Content starts
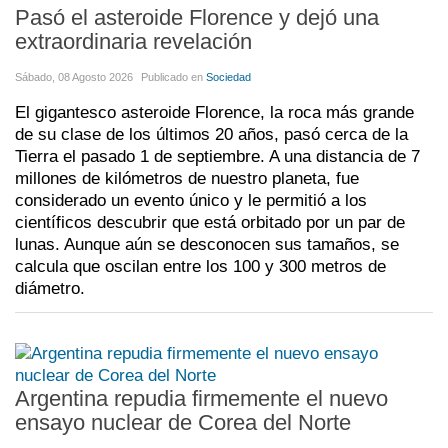
Pasó el asteroide Florence y dejó una
extraordinaria revelación
Sábado, 08 Agosto 2026
Publicado en
Sociedad
El gigantesco asteroide Florence, la roca más grande
de su clase de los últimos 20 años, pasó cerca de la
Tierra el pasado 1 de septiembre. A una distancia de 7
millones de kilómetros de nuestro planeta, fue
considerado un evento único y le permitió a los
científicos descubrir que está orbitado por un par de
lunas. Aunque aún se desconocen sus tamaños, se
calcula que oscilan entre los 100 y 300 metros de
diámetro.
Argentina repudia firmemente el nuevo
ensayo nuclear de Corea del Norte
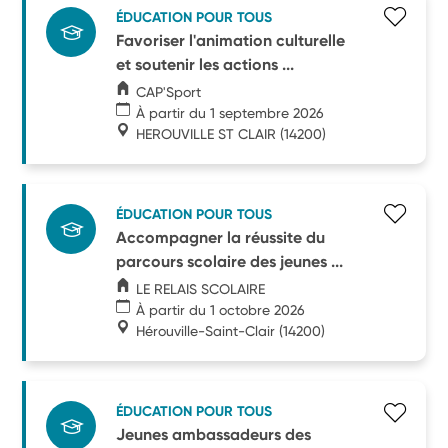
ÉDUCATION POUR TOUS
Favoriser l'animation culturelle
et soutenir les actions ...
CAP'Sport
À partir du 1 septembre 2026
HEROUVILLE ST CLAIR
(14200)
ÉDUCATION POUR TOUS
Accompagner la réussite du
parcours scolaire des jeunes ...
LE RELAIS SCOLAIRE
À partir du 1 octobre 2026
Hérouville-Saint-Clair
(14200)
ÉDUCATION POUR TOUS
Jeunes ambassadeurs des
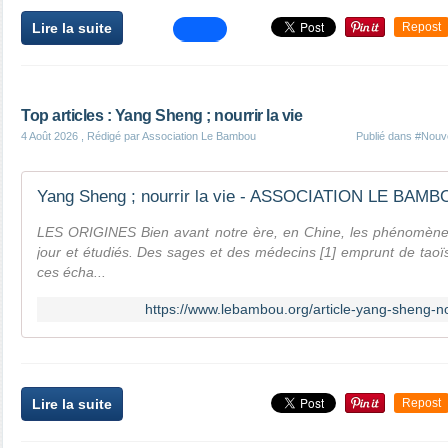
Lire la suite
Repost
Top articles : Yang Sheng ; nourrir la vie
4 Août 2026
, Rédigé par Association Le Bambou
Publié dans
#Nouve
LES ORIGINES Bien avant notre ère, en Chine, les phénomènes
jour et étudiés. Des sages et des médecins [1] emprunt de tao
ces écha...
https://www.lebambou.org/article-yang-sheng-no
Lire la suite
Repost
Content ends
Prompt: The records are to be retyped in full and exactly, with no image carried over.

Task answer:
Pasó el asteroide Florence y dejó una
extraordinaria revelación
Sábado, 08 Agosto 2026
Publicado en
Sociedad
El gigantesco asteroide Florence, la roca más grande
de su clase de los últimos 20 años, pasó cerca de la
Tierra el pasado 1 de septiembre. A una distancia de 7
millones de kilómetros de nuestro planeta, fue
considerado un evento único y le permitió a los
científicos descubrir que está orbitado por un par de
lunas. Aunque aún se desconocen sus tamaños, se
calcula que oscilan entre los 100 y 300 metros de
diámetro.
Argentina repudia firmemente el nuevo
ensayo nuclear de Corea del Norte
ÉDUCATION POUR TOUS
Favoriser l'animation culturelle
et soutenir les actions ...
CAP'Sport
À partir du 1 septembre 2026
HEROUVILLE ST CLAIR
(14200)
ÉDUCATION POUR TOUS
Accompagner la réussite du
parcours scolaire des jeunes ...
LE RELAIS SCOLAIRE
À partir du 1 octobre 2026
Hérouville-Saint-Clair
(14200)
ÉDUCATION POUR TOUS
Jeunes ambassadeurs des
Lire la suite
Repost
Top articles : Yang Sheng ; nourrir la vie
4 Août 2026
, Rédigé par Association Le Bambou
Publié dans
#Nouve
LES ORIGINES Bien avant notre ère, en Chine, les phénomènes
jour et étudiés. Des sages et des médecins [1] emprunt de tao
ces écha...
https://www.lebambou.org/article-yang-sheng-no
Lire la suite
Repost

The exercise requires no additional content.